Early Spring 2011: According to Arbabsiar’s confession, Shahlai approaches Arbabsiar and asked him to work with him. Arbabsiar offers up “that as a result of his business in both Mexico and the United States, he knew a number of people who traveled between the two countries, and some of those people, he believed, were narcotics traffickers. Shahlai responds, “that he wanted Arbabsiar to hire someone who could kidnap the Saudi Arabian Ambassador to the United States and that Arbabsiar should find someone in the narcotics business, because people in that business are willing to undertake criminal activity in exchange for money.”

After that meeting: According to Arbabsiar’s confession, Shahlai provided thousands of dollars for expenses.

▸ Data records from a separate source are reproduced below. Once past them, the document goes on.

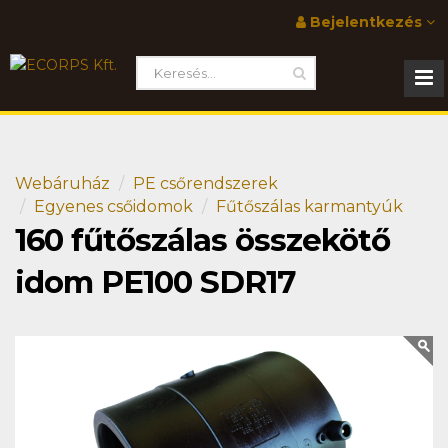
Bejelentkezés
Webáruház
PE csőrendszerek
Egyenes csőidomok
Fűtőszálas karmantyúk
160 fűtőszálas összekötő
idom PE100 SDR17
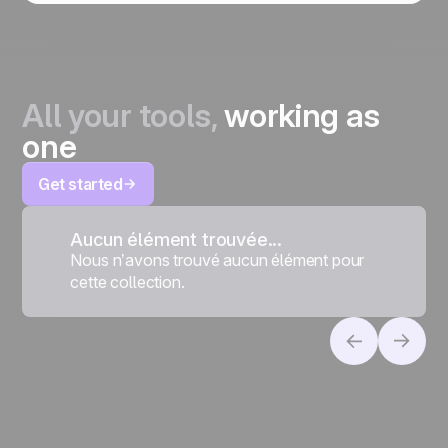
All your tools,
working as
one
Get started
Aucun élément trouvée...
Nous n’avons trouvé aucun élément pour
cette collection.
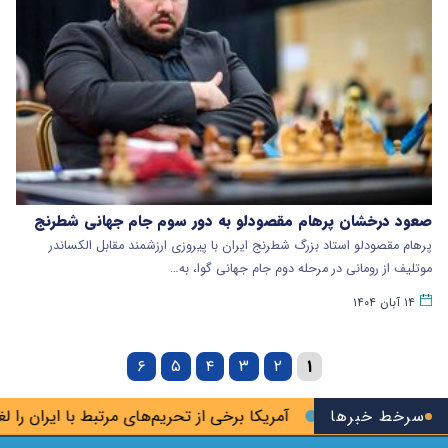
صعود درخشان پرهام مقصودلو به دور سوم جام جهانی شطرنج
پرهام مقصودلو استاد بزرگ شطرنج ایران با پیروزی ارزشمند مقابل الکساندر
موتلیف از رومانی در مرحله دوم جام جهانی گوا، به…
۱۴ آبان ۱۴۰۴
۶
۵
۴
۳
۲
۱
سرخط خبرها
آمریکا برخی از تحریم‌های مرتبط با ایران را لغو کرد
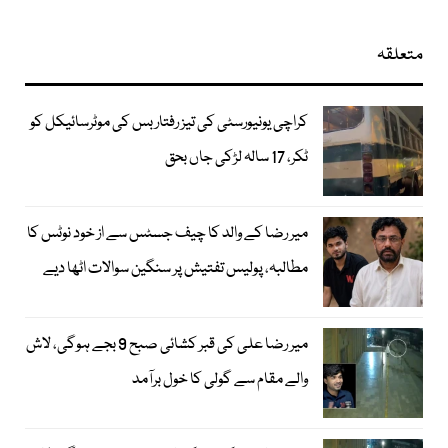
متعلقہ
کراچی یونیورسٹی کی تیز رفتار بس کی موٹرسائیکل کو
ٹکر، 17 سالہ لڑکی جاں بحق
میر رضا کے والد کا چیف جسٹس سے از خود نوٹس کا
مطالبہ، پولیس تفتیش پر سنگین سوالات اٹھا دیے
میر رضا علی کی قبر کشائی صبح 9 بجے ہوگی، لاش
والے مقام سے گولی کا خول برآمد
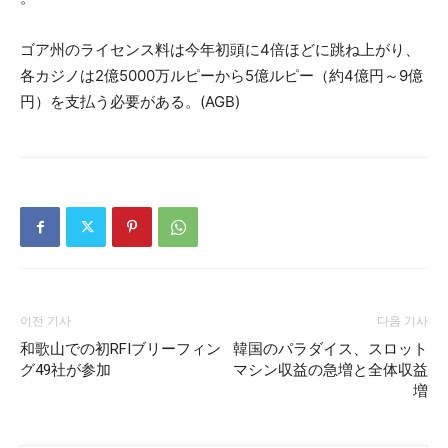
ゴア州のライセンス料は今年初頭に4倍ほどに跳ね上がり、
各カジノは2億5000万ルピーから5億ルピー（約4億円～9億
円）を支払う必要がある。(AGB)
이전 기사
다음 기사
和歌山での初RFIブリーフィン
韓国のパラダイス、スロット
グ49社が参加
マシン収益の急増と全体収益
増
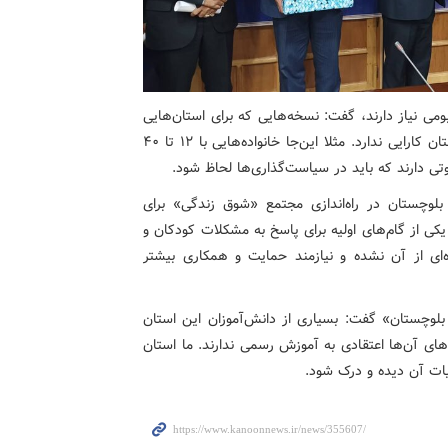
بومی نیاز دارند، گفت: نسخه‌هایی که برای استان‌هایی
چون اصفهان یا تبریز نوشته می‌شود، در سیستان و بلوچستان کارایی ندارد. مثلا این‌جا خانواده‌هایی با ۱۲ تا ۴۰
تی دارند که باید در سیاست‌گذاری‌ها لحاظ شود.
لوچستان در راه‌اندازی مجتمع «شوق زندگی» برای
کی از گام‌های اولیه برای پاسخ به مشکلات کودکان و
ه‌ای از آن نشده و نیازمند حمایت و همکاری بیشتر
لوچستان» گفت: بسیاری از دانش‌آموزان این استان
‌های آن‌ها اعتقادی به آموزش رسمی ندارند. ما استان
یات آن دیده و درک شود.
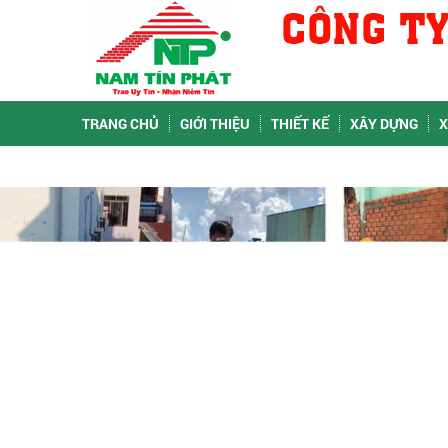
TRANG CHỦ
GIỚI THIỆU
THIẾT KẾ
XÂY DỰNG
X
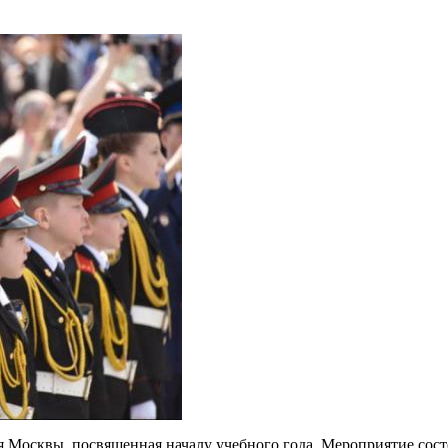
Москвы, посвященная началу учебного года. Мероприятие состо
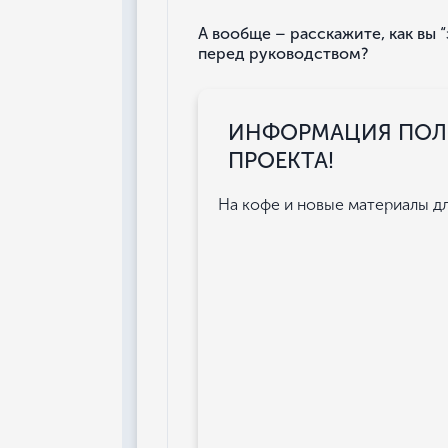
А вообще – расскажите, как вы
перед руководством?
ИНФОРМАЦИЯ ПОЛЕ
ПРОЕКТА!
На кофе и новые материалы для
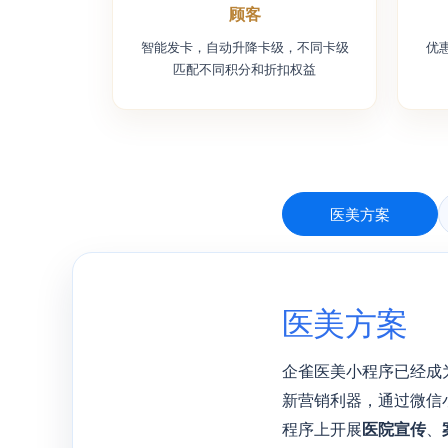
顾客
智能发卡，自动升降卡级，不同卡级
优
匹配不同积分和折扣权益
医美方案
医美方案
企雀医美小程序已经成
新营销利器，通过微信
程序上开展
医院宣传
、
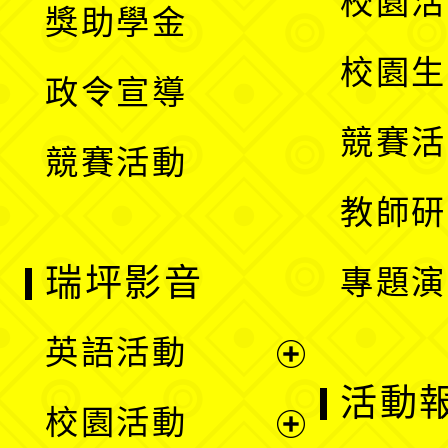
校園活
獎助學金
選
開
校園生
政令宣導
單
選
競賽活
競賽活動
單
教師研
瑞坪影音
專題演
英語活動
展
活動
校園活動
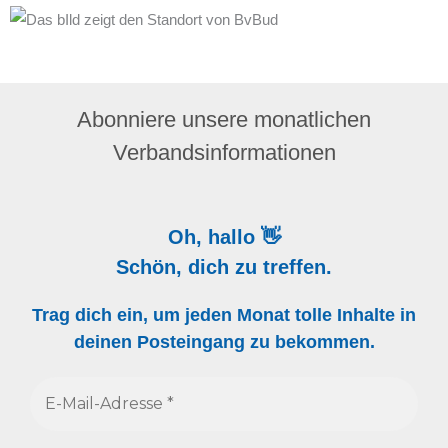
Abonniere unsere monatlichen
Verbandsinformationen
Oh, hallo 👋
Schön, dich zu treffen.
Trag dich ein, um jeden Monat tolle Inhalte in
deinen Posteingang zu bekommen.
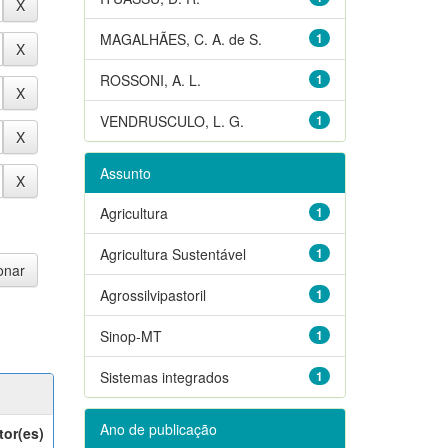
MAGALHÃES, C. A. de S.
1
ROSSONI, A. L.
1
VENDRUSCULO, L. G.
1
Assunto
Agricultura
1
Agricultura Sustentável
1
Agrossilvipastoril
1
Sinop-MT
1
Sistemas integrados
1
Ano de publicação
tor(es)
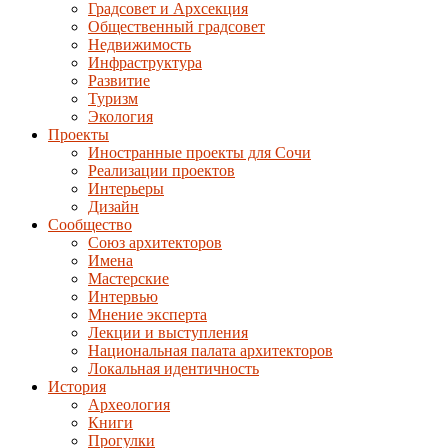
Градсовет и Архсекция
Общественный градсовет
Недвижимость
Инфраструктура
Развитие
Туризм
Экология
Проекты
Иностранные проекты для Сочи
Реализации проектов
Интерьеры
Дизайн
Сообщество
Союз архитекторов
Имена
Мастерские
Интервью
Мнение эксперта
Лекции и выступления
Национальная палата архитекторов
Локальная идентичность
История
Археология
Книги
Прогулки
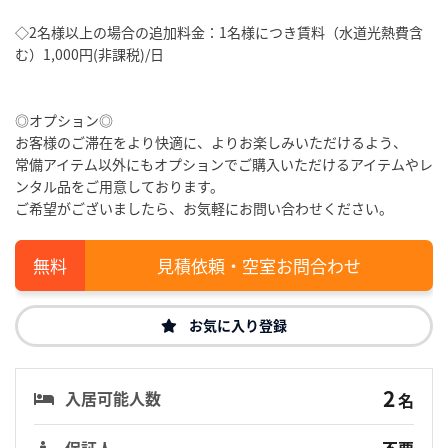
◇2名様以上の場合の追加料金：1名様につき賃料（水道光熱費含
む）1,000円(非課税)/日
◎オプション◎
お客様のご滞在をより快適に、よりお楽しみいただけるよう、
常備アイテム以外にもオプションでご購入いただけるアイテムやレ
ンタル品をご用意しております。
ご希望がございましたら、お気軽にお問い合わせください。
見積依頼・空室お問合わせ
お気に入り登録
2
入居可能人数
名
保証人
不要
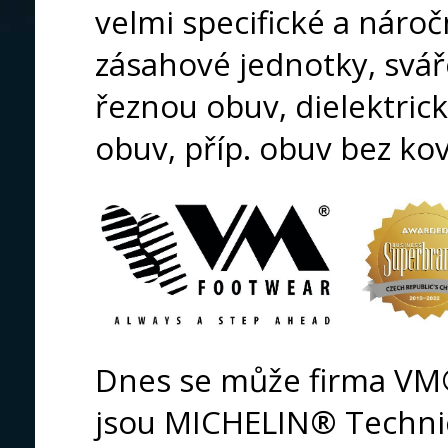
velmi specifické a nároč
zásahové jednotky, sváře
řeznou obuv, dielektric
obuv, příp. obuv bez kov
Dnes se může firma VM®
jsou MICHELIN® Technic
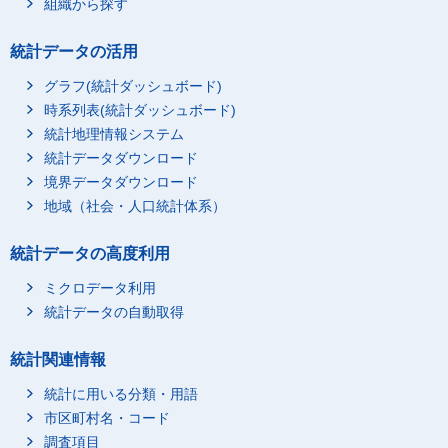
組織から探す
統計データの活用
グラフ(統計ダッシュボード)
時系列表(統計ダッシュボード)
統計地理情報システム
統計データダウンロード
境界データダウンロード
地域（社会・人口統計体系）
統計データの高度利用
ミクロデータ利用
統計データの自動取得
統計関連情報
統計に用いる分類・用語
市区町村名・コード
調査項目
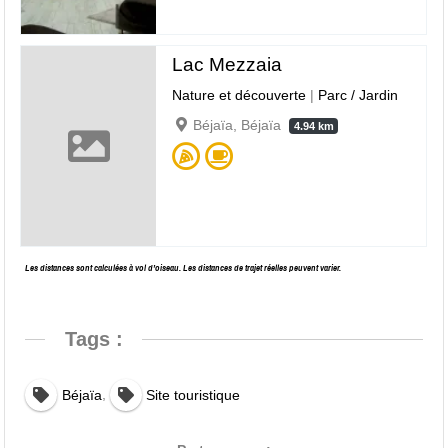
Lac Mezzaia
Nature et découverte
|
Parc / Jardin
Béjaïa, Béjaïa
4.94 km
Les distances sont calculées à vol d’oiseau. Les distances de trajet réelles peuvent varier.
Tags :
,
Béjaïa
Site touristique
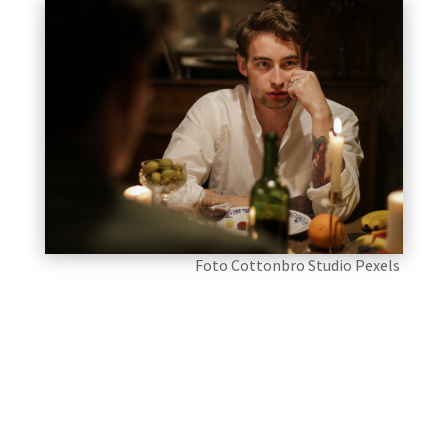
Foto Cottonbro Studio Pexels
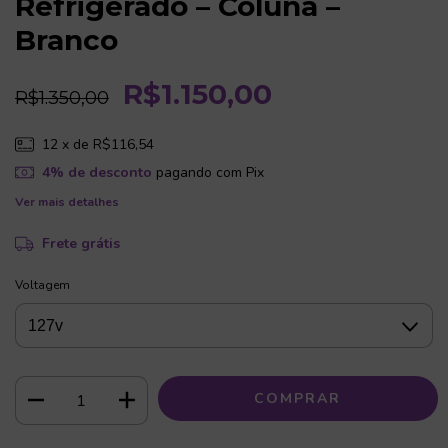
Refrigerado – Coluna –
Branco
R$1.150,00
R$1.350,00
12
x de
R$116,54
4% de desconto
pagando com Pix
Ver mais detalhes
Frete grátis
Voltagem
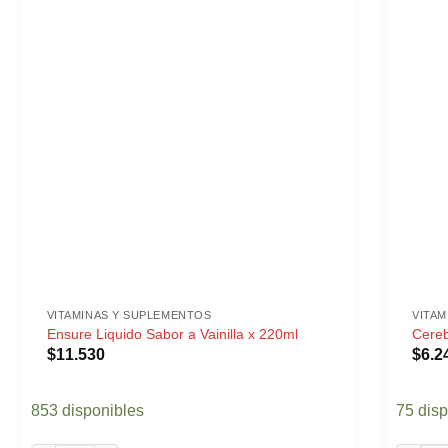
VITAMINAS Y SUPLEMENTOS
VITA
Ensure Liquido Sabor a Vainilla x 220ml
Cereb
$
11.530
$
6.2
853 disponibles
75 dis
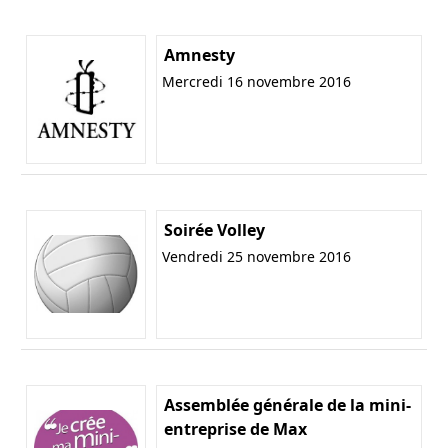
Amnesty
Mercredi 16 novembre 2016
Soirée Volley
Vendredi 25 novembre 2016
Assemblée générale de la mini-
entreprise de Max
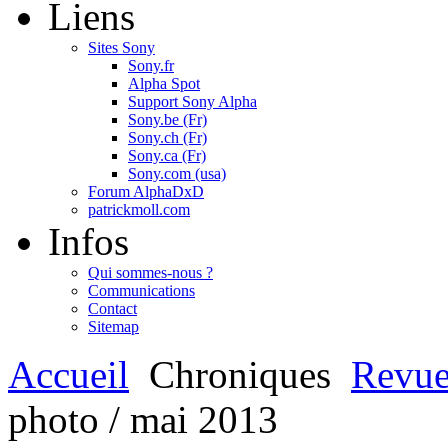
Liens
Sites Sony
Sony.fr
Alpha Spot
Support Sony Alpha
Sony.be (Fr)
Sony.ch (Fr)
Sony.ca (Fr)
Sony.com (usa)
Forum AlphaDxD
patrickmoll.com
Infos
Qui sommes-nous ?
Communications
Contact
Sitemap
Accueil
Chroniques
Revue
photo / mai 2013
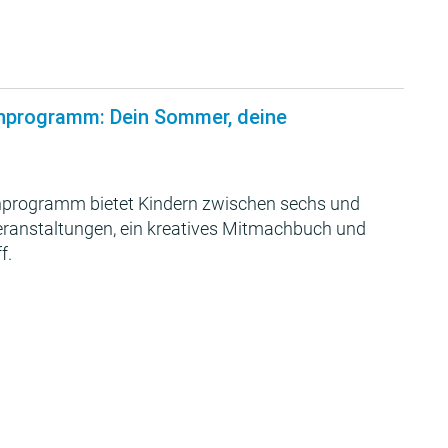
nprogramm: Dein Sommer, deine
programm bietet Kindern zwischen sechs und
Veranstaltungen, ein kreatives Mitmachbuch und
f.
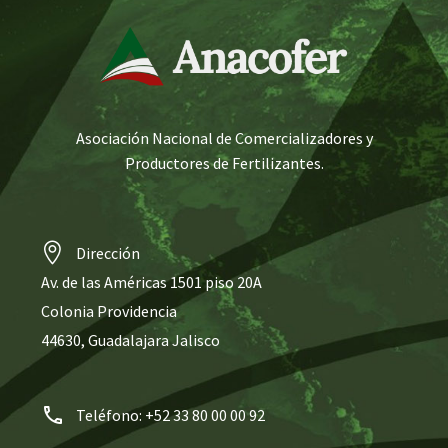
Asociación Nacional de Comercializadores y
Productores de Fertilizantes.
Dirección
Av. de las Américas 1501 piso 20A
Colonia Providencia
44630, Guadalajara Jalisco
Teléfono: +52 33 80 00 00 92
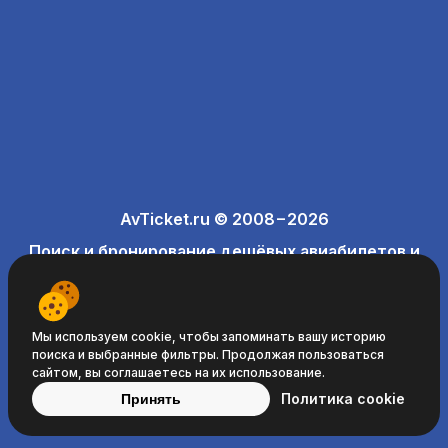
AvTicket.ru © 2008−2026
Поиск и бронирование дешёвых авиабилетов и
отелей
Мы используем cookie, чтобы запоминать вашу историю
поиска и выбранные фильтры. Продолжая пользоваться
сайтом, вы соглашаетесь на их использование.
Политика cookie
Принять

This is, at least from the detail given in the plot, the last that Shahlai is involved personally in the plot.

May 24, 2011: In one-day trip to Mexico from Texas, Arbabsiar meets with DEA informant posing as a Los Zetas member (Narc). The meeting is allegedly not recorded. After the meeting, Narc told his handlers that Arbabsiar was interested in, “among other things, attacking an embassy of Saudi Arabia.” According to Narc, Arbabsiar asked about his expertise, including on explosives. In response, Narc offered up that he was knowledgeable in C4.